Page-level text extractions
%%

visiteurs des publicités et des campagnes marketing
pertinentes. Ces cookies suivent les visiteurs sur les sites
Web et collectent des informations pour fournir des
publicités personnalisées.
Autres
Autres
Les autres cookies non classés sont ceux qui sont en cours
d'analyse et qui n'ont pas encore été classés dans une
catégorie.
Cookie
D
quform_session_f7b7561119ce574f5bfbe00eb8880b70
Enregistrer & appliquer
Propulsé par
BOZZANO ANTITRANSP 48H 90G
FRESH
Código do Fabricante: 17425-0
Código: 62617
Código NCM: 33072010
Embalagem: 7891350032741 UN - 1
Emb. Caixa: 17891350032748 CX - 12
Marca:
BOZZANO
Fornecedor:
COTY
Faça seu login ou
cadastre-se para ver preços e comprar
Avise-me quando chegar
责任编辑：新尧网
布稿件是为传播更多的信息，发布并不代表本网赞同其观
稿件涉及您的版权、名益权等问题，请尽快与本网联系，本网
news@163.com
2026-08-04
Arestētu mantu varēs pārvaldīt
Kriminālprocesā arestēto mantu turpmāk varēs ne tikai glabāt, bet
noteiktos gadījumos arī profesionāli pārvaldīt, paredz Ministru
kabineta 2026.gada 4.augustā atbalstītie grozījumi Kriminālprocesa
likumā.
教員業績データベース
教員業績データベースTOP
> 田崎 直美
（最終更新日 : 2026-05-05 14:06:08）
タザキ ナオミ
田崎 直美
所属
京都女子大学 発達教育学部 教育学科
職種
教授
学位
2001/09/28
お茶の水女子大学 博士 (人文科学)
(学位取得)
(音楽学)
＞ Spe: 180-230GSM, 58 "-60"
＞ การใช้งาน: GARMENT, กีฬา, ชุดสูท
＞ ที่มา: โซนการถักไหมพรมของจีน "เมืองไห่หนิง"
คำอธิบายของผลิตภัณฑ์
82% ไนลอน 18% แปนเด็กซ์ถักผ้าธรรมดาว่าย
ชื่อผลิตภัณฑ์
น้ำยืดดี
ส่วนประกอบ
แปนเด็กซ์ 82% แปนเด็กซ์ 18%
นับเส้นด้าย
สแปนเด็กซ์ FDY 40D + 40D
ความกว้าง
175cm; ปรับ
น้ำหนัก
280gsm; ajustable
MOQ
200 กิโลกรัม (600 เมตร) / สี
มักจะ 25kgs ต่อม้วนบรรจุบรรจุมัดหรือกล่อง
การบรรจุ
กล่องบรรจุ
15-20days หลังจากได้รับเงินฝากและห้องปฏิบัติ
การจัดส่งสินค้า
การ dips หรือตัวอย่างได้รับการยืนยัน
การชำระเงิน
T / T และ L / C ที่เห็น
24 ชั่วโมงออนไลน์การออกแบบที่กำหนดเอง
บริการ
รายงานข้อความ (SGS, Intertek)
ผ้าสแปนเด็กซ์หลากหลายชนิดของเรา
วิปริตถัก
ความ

%%

* _WHAT TO WORK ON_:
Set down the data exactly.

* _SOLUTION TO THIS PROBLEM_:
visiteurs des publicités et des campagnes marketing
pertinentes. Ces cookies suivent les visiteurs sur les sites
Web et collectent des informations pour fournir des
publicités personnalisées.
Autres
Autres
Les autres cookies non classés sont ceux qui sont en cours
d'analyse et qui n'ont pas encore été classés dans une
catégorie.
Cookie
D
quform_session_f7b7561119ce574f5bfbe00eb8880b70
Enregistrer & appliquer
Propulsé par
BOZZANO ANTITRANSP 48H 90G
FRESH
Código do Fabricante: 17425-0
Código: 62617
Código NCM: 33072010
Embalagem: 7891350032741 UN - 1
Emb. Caixa: 17891350032748 CX - 12
Marca:
BOZZANO
Fornecedor:
COTY
Faça seu login ou
cadastre-se para ver preços e comprar
Avise-me quando chegar
责任编辑：新尧网
布稿件是为传播更多的信息，发布并不代表本网赞同其观
稿件涉及您的版权、名益权等问题，请尽快与本网联系，本网
news@163.com
2026-08-04
Arestētu mantu varēs pārvaldīt
Kriminālprocesā arestēto mantu turpmāk varēs ne tikai glabāt, bet
noteiktos gadījumos arī profesionāli pārvaldīt, paredz Ministru
kabineta 2026.gada 4.augustā atbalstītie grozījumi Kriminālprocesa
likumā.
教員業績データベース
教員業績データベースTOP
> 田崎 直美
（最終更新日 : 2026-05-05 14:06:08）
タザキ ナオミ
田崎 直美
所属
京都女子大学 発達教育学部 教育学科
職種
教授
学位
2001/09/28
お茶の水女子大学 博士 (人文科学)
(学位取得)
(音楽学)
＞ Spe: 180-230GSM, 58 "-60"
＞ การใช้งาน: GARMENT, กีฬา, ชุดสูท
＞ ที่มา: โซนการถักไหมพรมของจีน "เมืองไห่หนิง"
คำอธิบายของผลิตภัณฑ์
82% ไนลอน 18% แปนเด็กซ์ถักผ้าธรรมดาว่าย
ชื่อผลิตภัณฑ์
น้ำยืดดี
ส่วนประกอบ
แปนเด็กซ์ 82% แปนเด็กซ์ 18%
นับเส้นด้าย
สแปนเด็กซ์ FDY 40D + 40D
ความกว้าง
175cm; ปรับ
น้ำหนัก
280gsm; ajustable
MOQ
200 กิโลกรัม (600 เมตร) / สี
มักจะ 25kgs ต่อม้วนบรรจุบรรจุมัดหรือกล่อง
การบรรจุ
กล่องบรรจุ
15-20days หลังจากได้รับเงินฝากและห้องปฏิบัติ
การจัดส่งสินค้า
การ dips หรือตัวอย่างได้รับการยืนยัน
การชำระเงิน
T / T และ L / C ที่เห็น
24 ชั่วโมงออนไลน์การออกแบบที่กำหนดเอง
บริการ
รายงานข้อความ (SGS, Intertek)
ผ้าสแปนเด็กซ์หลากหลายชนิดของเรา
วิปริตถัก
ความ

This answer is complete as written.